He concluded; “You can go and pay homage to your idols but count me and my daughter out of it.”

The next thing I knew, his mother was calling me, followed by his dad. They were angry. They called it righteous anger. They descended on me heavily until I picked up the phone and called my mom, “What will happen if we don’t go?” I asked. She answered, “I don’t know.”

She called her friend and asked her. She said, “Nothing will happen if you don’t go. It’s just respectful that you give what belongs to Caesar to Caesar.”

My husband put me and my daughter under 24/7 surveillance. I couldn’t go anywhere with my daughter that I had to spend a few hours. At some point, I felt he hired someone to follow us wherever we went. I could feel the heaviness each time I was outside with my daughter.

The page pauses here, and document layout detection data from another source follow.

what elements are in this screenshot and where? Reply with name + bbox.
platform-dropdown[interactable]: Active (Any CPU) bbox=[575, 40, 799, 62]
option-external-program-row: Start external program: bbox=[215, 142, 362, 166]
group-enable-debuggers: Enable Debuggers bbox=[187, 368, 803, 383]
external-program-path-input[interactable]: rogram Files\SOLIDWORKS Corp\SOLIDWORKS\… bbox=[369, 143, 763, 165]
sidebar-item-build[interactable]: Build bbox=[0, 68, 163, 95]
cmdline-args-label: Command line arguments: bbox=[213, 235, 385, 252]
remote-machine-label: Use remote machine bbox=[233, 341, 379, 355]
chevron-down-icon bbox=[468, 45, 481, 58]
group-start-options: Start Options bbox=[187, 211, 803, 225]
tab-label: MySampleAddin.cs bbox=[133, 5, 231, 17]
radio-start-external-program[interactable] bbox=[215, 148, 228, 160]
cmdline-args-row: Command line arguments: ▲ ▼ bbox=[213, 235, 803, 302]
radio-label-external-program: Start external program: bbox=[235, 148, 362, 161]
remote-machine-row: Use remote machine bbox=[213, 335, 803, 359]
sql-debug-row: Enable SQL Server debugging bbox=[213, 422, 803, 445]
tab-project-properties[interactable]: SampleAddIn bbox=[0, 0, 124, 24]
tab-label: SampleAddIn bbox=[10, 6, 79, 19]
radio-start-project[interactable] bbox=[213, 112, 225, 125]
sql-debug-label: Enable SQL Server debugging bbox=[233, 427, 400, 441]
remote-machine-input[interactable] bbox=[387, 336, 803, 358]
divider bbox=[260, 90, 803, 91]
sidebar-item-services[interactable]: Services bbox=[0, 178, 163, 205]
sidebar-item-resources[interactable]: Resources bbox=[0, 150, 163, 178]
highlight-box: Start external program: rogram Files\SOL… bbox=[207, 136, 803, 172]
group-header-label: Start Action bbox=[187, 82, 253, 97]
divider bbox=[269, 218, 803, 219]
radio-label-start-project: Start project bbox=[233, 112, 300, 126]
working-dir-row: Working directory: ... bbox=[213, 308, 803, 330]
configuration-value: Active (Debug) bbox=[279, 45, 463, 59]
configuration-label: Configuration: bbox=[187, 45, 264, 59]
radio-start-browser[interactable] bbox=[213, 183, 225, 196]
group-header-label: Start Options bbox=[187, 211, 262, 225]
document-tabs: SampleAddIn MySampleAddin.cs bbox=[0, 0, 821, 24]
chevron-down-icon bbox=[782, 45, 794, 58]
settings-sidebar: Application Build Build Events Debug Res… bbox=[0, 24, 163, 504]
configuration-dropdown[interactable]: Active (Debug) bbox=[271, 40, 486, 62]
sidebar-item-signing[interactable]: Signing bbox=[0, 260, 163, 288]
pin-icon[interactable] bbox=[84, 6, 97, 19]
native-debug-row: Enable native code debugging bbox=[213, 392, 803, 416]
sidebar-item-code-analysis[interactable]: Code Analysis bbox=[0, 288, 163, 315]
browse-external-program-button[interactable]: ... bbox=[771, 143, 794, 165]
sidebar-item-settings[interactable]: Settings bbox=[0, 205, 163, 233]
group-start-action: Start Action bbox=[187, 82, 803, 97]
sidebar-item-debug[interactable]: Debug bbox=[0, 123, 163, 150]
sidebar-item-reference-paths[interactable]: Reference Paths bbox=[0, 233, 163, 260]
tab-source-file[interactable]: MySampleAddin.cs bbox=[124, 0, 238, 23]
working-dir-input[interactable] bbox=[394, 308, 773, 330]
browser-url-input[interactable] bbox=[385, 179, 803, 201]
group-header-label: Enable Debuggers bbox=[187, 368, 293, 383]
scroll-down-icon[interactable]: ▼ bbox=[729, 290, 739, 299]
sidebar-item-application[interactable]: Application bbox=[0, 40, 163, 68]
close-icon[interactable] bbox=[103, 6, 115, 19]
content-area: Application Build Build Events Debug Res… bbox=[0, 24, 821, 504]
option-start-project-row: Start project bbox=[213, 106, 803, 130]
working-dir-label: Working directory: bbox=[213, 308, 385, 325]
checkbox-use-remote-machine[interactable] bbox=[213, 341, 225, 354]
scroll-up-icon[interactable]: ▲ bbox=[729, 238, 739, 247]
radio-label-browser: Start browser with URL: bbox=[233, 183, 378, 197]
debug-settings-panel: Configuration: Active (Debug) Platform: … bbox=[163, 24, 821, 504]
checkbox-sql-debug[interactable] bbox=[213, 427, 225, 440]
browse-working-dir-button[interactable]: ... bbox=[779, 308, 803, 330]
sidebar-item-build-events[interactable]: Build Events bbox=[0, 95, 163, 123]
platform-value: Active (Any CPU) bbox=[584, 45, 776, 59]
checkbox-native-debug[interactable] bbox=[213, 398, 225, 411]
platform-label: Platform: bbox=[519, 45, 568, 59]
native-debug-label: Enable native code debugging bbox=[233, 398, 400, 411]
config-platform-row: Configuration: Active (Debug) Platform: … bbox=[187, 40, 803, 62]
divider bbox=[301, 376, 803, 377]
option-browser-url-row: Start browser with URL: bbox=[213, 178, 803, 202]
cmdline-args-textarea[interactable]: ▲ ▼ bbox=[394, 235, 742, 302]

We tried to forget about it but I couldn’t forget, especially when I saw my daughter happy and remembered where she used to be. I’ve heard too many stories about what happened to people who didn’t go back to say thank you. I wasn’t going to be one of those.

I took days off from work, picked up my daughter from school and started the journey with her. I called my husband; “I’m sorry but I have to do this. It will be the last time and you’ll forgive me. See you tomorrow.”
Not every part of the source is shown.